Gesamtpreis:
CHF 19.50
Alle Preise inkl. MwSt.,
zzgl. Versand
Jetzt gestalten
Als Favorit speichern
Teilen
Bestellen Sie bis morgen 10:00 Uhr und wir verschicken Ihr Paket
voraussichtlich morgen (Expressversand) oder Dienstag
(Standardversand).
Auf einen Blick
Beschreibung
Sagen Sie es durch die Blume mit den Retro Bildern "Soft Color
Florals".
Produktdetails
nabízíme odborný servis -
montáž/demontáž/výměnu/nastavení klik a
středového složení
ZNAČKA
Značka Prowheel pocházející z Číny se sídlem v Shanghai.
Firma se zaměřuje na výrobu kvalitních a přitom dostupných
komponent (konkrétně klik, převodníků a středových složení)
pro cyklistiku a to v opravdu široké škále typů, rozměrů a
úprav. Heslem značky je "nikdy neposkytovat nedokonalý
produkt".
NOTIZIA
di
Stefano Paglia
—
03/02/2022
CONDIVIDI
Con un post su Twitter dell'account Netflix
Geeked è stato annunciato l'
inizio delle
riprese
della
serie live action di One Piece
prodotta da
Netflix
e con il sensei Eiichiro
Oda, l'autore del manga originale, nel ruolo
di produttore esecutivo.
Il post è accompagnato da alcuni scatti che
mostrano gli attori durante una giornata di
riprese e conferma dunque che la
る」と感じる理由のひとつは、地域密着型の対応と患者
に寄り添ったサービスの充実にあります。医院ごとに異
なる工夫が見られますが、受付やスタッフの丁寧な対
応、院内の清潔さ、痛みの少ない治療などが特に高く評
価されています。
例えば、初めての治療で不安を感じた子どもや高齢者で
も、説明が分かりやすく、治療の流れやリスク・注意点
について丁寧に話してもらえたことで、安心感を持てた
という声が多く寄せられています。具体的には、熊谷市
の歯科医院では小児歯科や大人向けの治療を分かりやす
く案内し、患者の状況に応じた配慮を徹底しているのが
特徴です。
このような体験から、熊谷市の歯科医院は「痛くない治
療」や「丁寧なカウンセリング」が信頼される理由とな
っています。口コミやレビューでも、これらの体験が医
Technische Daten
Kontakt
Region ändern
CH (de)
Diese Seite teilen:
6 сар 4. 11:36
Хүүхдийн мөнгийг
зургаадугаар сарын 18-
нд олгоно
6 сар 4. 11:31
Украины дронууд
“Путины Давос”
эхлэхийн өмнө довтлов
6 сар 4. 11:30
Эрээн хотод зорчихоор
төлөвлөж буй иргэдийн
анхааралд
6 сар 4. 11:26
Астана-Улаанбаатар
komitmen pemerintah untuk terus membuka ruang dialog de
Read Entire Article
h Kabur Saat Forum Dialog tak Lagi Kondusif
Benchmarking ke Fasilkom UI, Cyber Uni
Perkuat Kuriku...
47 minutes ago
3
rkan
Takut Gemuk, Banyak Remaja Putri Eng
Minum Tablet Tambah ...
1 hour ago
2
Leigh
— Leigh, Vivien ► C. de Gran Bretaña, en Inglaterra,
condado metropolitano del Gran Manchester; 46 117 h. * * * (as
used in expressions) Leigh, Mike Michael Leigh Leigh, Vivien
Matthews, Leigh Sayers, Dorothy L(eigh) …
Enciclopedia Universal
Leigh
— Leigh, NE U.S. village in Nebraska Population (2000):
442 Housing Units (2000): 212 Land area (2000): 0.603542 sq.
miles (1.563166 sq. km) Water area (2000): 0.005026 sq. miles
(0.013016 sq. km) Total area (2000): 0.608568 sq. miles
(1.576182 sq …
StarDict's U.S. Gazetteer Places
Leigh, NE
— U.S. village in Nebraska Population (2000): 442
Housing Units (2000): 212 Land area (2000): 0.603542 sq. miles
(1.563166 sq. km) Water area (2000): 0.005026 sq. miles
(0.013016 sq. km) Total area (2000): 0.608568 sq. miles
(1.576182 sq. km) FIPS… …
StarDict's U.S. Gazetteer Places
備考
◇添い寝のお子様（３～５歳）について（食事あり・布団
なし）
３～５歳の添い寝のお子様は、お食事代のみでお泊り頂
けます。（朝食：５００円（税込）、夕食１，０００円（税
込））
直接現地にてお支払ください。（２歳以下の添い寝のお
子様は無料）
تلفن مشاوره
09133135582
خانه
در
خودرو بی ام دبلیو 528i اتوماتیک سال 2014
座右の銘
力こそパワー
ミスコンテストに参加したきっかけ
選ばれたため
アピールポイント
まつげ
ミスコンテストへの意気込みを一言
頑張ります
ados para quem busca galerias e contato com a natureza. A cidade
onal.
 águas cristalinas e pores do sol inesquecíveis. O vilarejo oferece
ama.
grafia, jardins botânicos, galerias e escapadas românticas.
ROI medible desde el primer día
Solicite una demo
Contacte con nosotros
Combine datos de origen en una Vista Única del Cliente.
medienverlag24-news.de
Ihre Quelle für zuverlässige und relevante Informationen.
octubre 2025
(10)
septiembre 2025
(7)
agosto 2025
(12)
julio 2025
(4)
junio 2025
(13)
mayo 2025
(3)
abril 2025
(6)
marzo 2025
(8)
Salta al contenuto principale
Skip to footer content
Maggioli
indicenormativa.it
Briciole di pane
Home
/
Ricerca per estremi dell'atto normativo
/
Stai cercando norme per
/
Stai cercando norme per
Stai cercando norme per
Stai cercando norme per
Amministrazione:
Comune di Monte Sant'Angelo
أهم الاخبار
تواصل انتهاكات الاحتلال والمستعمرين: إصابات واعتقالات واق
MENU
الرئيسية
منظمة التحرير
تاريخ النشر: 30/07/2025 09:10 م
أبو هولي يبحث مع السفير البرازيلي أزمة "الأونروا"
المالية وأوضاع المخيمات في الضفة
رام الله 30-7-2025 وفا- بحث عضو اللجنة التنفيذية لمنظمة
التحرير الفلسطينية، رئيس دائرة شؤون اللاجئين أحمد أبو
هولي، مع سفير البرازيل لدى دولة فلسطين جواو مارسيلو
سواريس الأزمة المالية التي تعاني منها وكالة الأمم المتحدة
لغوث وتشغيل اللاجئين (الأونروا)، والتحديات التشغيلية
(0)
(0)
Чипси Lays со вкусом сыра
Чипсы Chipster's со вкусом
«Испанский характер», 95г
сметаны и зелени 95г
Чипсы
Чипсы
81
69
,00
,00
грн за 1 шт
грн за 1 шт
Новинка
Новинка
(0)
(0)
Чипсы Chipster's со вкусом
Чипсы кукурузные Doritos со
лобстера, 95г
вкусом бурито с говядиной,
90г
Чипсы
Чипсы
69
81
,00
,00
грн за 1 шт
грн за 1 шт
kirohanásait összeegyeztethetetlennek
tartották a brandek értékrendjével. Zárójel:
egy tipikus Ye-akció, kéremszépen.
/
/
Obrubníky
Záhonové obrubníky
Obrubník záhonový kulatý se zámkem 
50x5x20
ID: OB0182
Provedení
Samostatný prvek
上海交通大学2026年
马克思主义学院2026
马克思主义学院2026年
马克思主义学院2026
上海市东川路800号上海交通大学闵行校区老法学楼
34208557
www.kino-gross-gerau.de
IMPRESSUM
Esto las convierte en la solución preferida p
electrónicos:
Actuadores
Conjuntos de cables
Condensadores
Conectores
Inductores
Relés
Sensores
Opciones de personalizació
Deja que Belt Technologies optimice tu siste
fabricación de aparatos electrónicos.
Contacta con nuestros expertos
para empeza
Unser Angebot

DIRECTIONS
Could you repeat exactly the lines above from the line with "تاريخ النشر: 30/07/2025 09:10 م" up to and including the line with "سواريس الأزمة المالية", and only those?

ANSWER TO THIS EXERCISE
تاريخ النشر: 30/07/2025 09:10 م
أبو هولي يبحث مع السفير البرازيلي أزمة "الأونروا"
المالية وأوضاع المخيمات في الضفة
رام الله 30-7-2025 وفا- بحث عضو اللجنة التنفيذية لمنظمة
التحرير الفلسطينية، رئيس دائرة شؤون اللاجئين أحمد أبو
هولي، مع سفير البرازيل لدى دولة فلسطين جواو مارسيلو
سواريس الأزمة المالية التي تعاني منها وكالة الأمم المتحدة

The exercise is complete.